Late Shri Gyan Chand Jain through LR. Vs. The Commissioner of Income Tax-I
[Civil Appeal No. 2704 of 2022]
M.R. Shah, J.
1. Feeling aggrieved and dissatisfied with the impugned judgment and order dated 29.03.2016 passed by the High Court of Judicature for Rajasthan, Jaipur in D.B. Income Tax Appeal No.33 of 2014 by which the High Court has allowed the said appeal preferred by the Revenue and has set aside the order passed by the Income Tax Appellate Tribunal (hereinafter referred to as the ‘ITAT’) deleting the penalty under Section 271(1)(c) of the Income Tax Act (for short ‘the Act’), the assessee has preferred the present appeal.
2. It is mainly submitted on behalf of the appellant that in view of the CBDT (Central Board of Direct Taxes) Circular No.21 of 2015 dated 10.12.2015 the appeal preferred by the Revenue was not maintainable. It is the case on behalf of the appellant that in view of the aforesaid circular no appeal can be filed by the Department in any High Court, for nonpayment of taxes, where the tax effect is less than Rs.20,00,000/.
It is the case on behalf of the appellant that in view of the order passed by the CIT(A) and in view of the subsequent demand, the penalty amount was reduced to Rs.6,00,000/( approximately) and therefore when the tax effect would be less than Rs.20,00,000/, in view of the CBDT Circular dated 10.12.2015 the appeal preferred by the Revenue before the High Court was not maintainable.

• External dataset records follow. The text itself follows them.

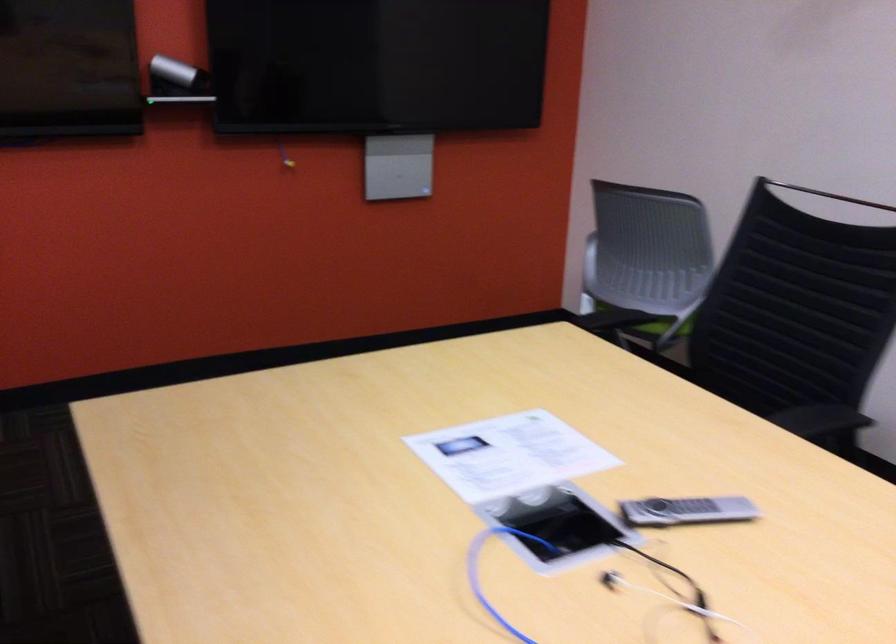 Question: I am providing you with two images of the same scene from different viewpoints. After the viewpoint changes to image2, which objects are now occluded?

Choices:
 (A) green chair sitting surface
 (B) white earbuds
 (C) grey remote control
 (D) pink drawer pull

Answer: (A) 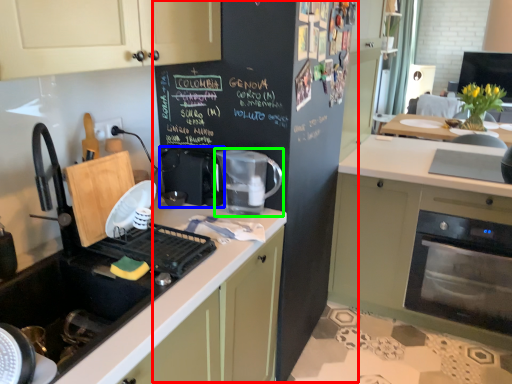 Question: Considering the real-world distances, which object is farthest from bulletin board (highlighted by a red box)? coffee machine (highlighted by a blue box) or kitchen appliance (highlighted by a green box)?

Choices:
 (A) coffee machine
 (B) kitchen appliance

Answer: (A) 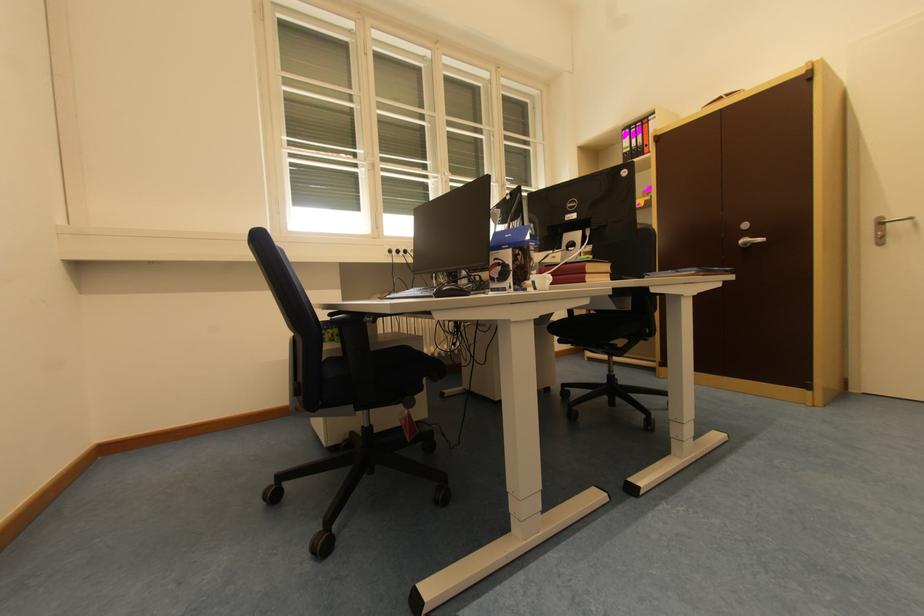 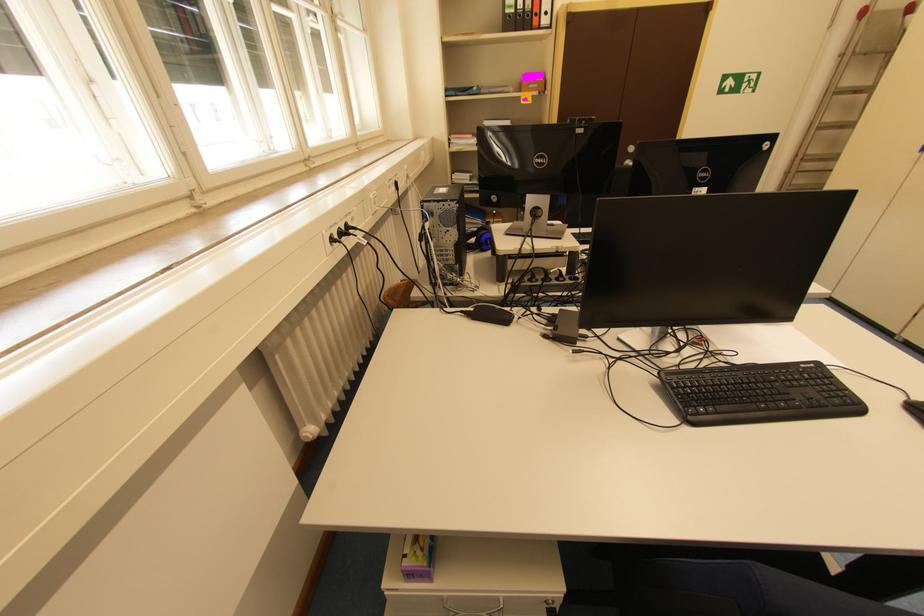 Locate, in the second image, the point that corresponds to [652,153] in the first image.

(541, 25) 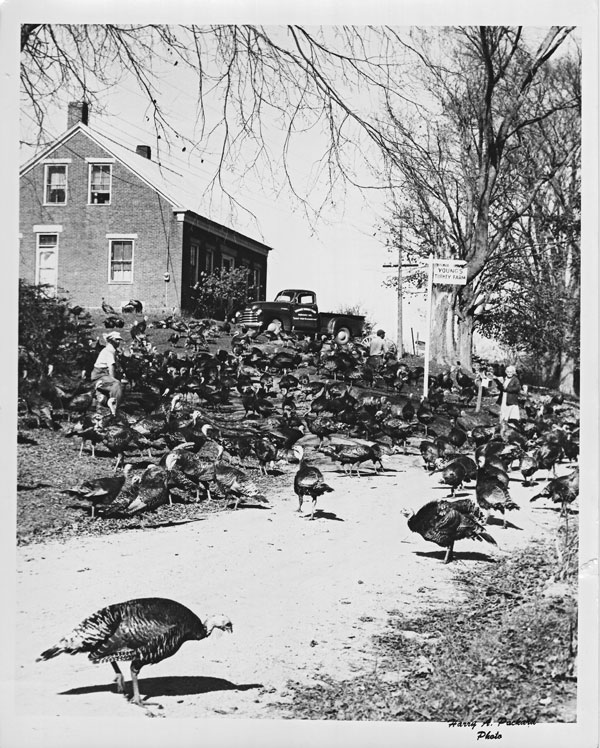 Image resolution: width=600 pixels, height=748 pixels. I want to click on front door, so click(48, 266). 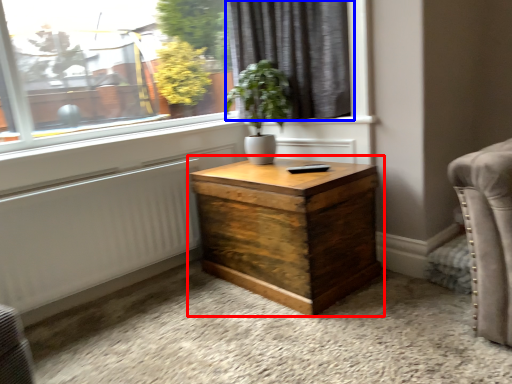 Question: Which of the following is the farthest to the observer, nightstand (highlighted by a red box) or curtain (highlighted by a blue box)?

Choices:
 (A) nightstand
 (B) curtain

Answer: (B) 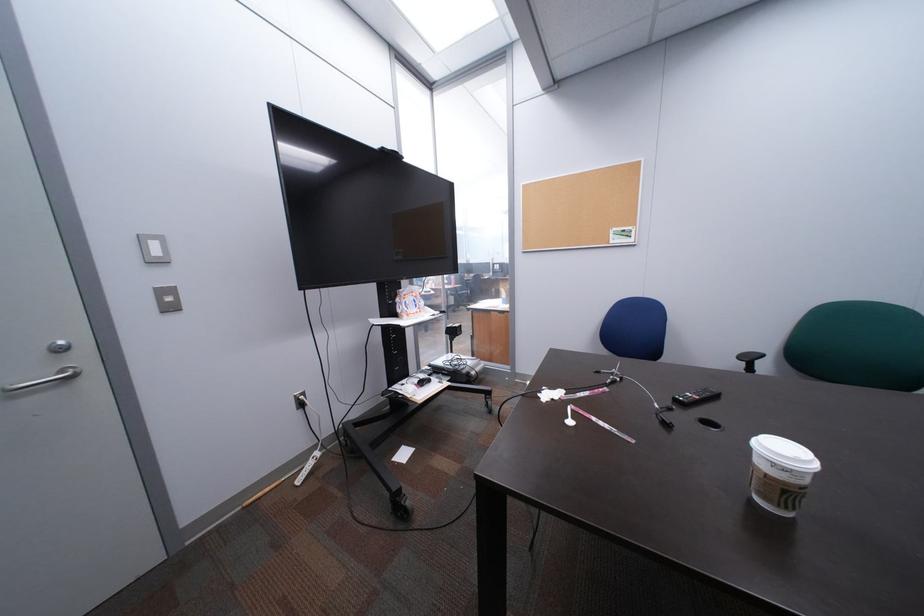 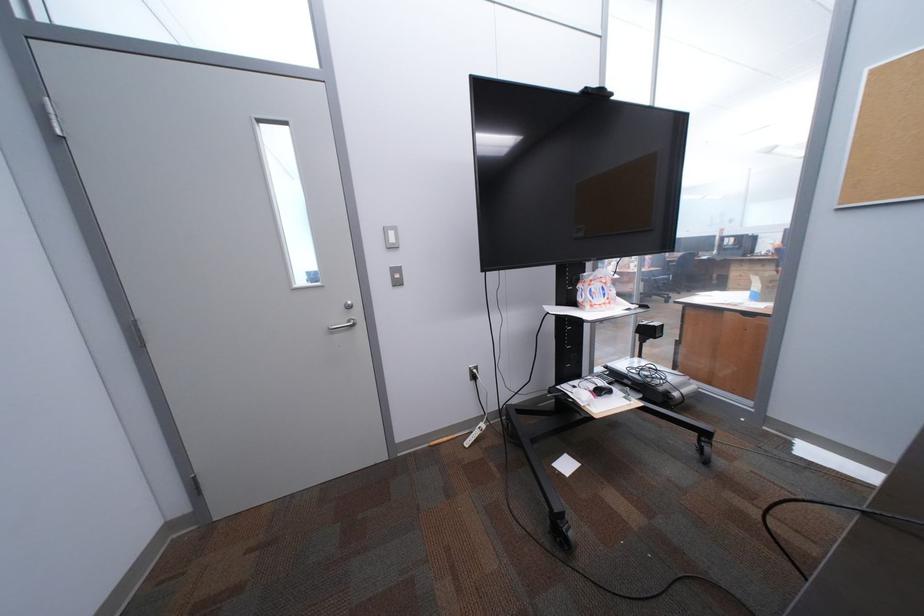 Question: Based on the continuous images, in which direction is the camera rotating? Reply with the corresponding letter.

Choices:
 (A) Left
 (B) Right
 (C) Up
 (D) Down

Answer: (A) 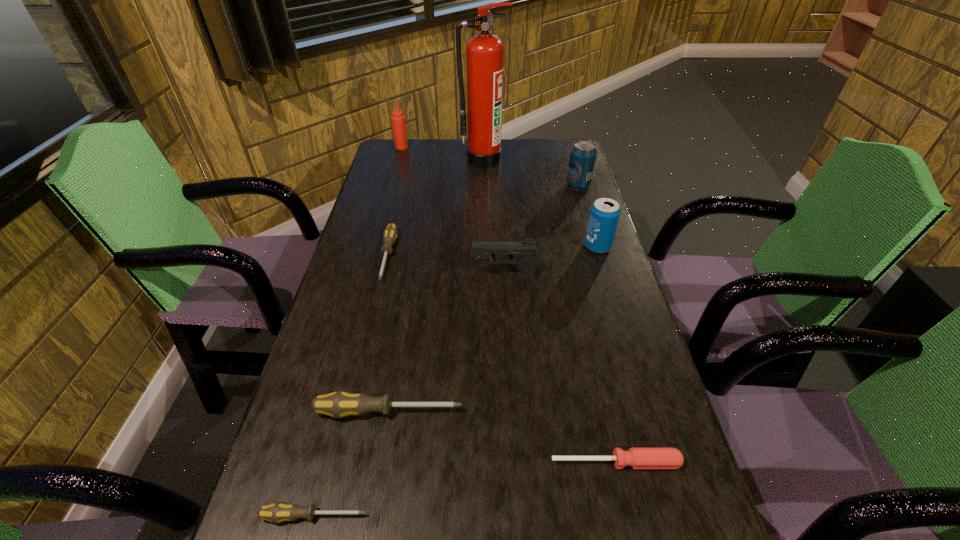 Image resolution: width=960 pixels, height=540 pixels. In order to click on the tallest object in this screenshot , I will do `click(484, 52)`.

At what (x,y) coordinates should I click in order to perform the action: click on the second farthest object. Please return your answer as a coordinate pair (x, y). Looking at the image, I should click on (484, 52).

You are a GUI agent. You are given a task and a screenshot of the screen. Output one action in this format:
    pyautogui.click(x=<x>, y=<y>)
    Task: Click on the farthest object
    Image resolution: width=960 pixels, height=540 pixels.
    Given the screenshot: What is the action you would take?
    pyautogui.click(x=398, y=119)

What are the coordinates of `the third farthest object` in the screenshot? It's located at (583, 154).

Where is `the nearer soda can`? The image size is (960, 540). the nearer soda can is located at coordinates (604, 215).

Where is `pistol`? Image resolution: width=960 pixels, height=540 pixels. pistol is located at coordinates (519, 252).

At what (x,y) coordinates should I click in order to perform the action: click on the third nearest object. Please return your answer as a coordinate pair (x, y). This screenshot has height=540, width=960. Looking at the image, I should click on (339, 404).

This screenshot has height=540, width=960. Identify the location of the second farthest screwdriver. (339, 404).

The image size is (960, 540). What are the coordinates of `the third shortest object` in the screenshot? It's located at (390, 233).

Locate an element on the screen. This screenshot has height=540, width=960. the second biggest gray screwdriver is located at coordinates (390, 233).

2.1 Learned counsel appearing on behalf of the appellant has also made some submissions on merits on the jurisdiction of the Additional Commissioner of Income Tax. However considering the definitions contained in Section 2(28C) read with Section 274(2) of the Income Tax Act, ‘Joint Commissioner’ means a person appointed to the post of Joint Commissioner of Income Tax and includes Additional Commissioner of Income Tax and in the present case the approval of the Additional Commissioner of Income Tax was obtained, we see no reason to interfere with the findings recorded by the High Court on merits on the powers of the Additional Commissioner to grant the approval sought by the AO for imposing penalty under Section 271(1)(c) of the Income Tax Act.
2.2 Now so far as the primary submission on behalf of the appellant assessee that as the penalty amount was substantially reduced to Rs.6 lakhs and even the subsequent demand notice was for an amount of Rs.6 lakhs (approximately) only and therefore in view of the CBDT Circular dated 10.12.2015 the tax effect being lower than the permissible limit to prefer the appeal before the High Court and therefore the appeal before the High Court was not maintainable is concerned, at the outset it is required to be noted that what was assailed by the Revenue was the penalty amounting to Rs.29,02,743/and not the penalty reduced by the CIT(A). Before the Tribunal, both the Revenue, as well as the assessee, preferred the appeals and the entire penalty amounting to Rs.29,02,743/was an issue before the Tribunal as well as before the High Court.
The subsequent reduction in penalty in view of the subsequent order cannot oust the jurisdiction. What is required to be considered is what was under challenge before the Tribunal as well as the High Court. At the cost of repetition, it is observed that what was challenged by the Revenue was the penalty amounting to Rs.29,02,743/and not the subsequent reduction of penalty by the CIT(A). The aforesaid aspect has been dealt with by the High Court in paragraph 17 of the impugned judgment and order.
We are in complete agreement with the view taken by the High Court. Therefore, it cannot be said that the appeal before the High Court at the instance of the Revenue challenging the order passed by the ITAT was not maintainable in view of CBDT circular dated 10.12.2015.
4. In view of the above and for the reasons stated above there is no substance in the present appeal and the same deserves to be dismissed and is accordingly dismissed. No costs.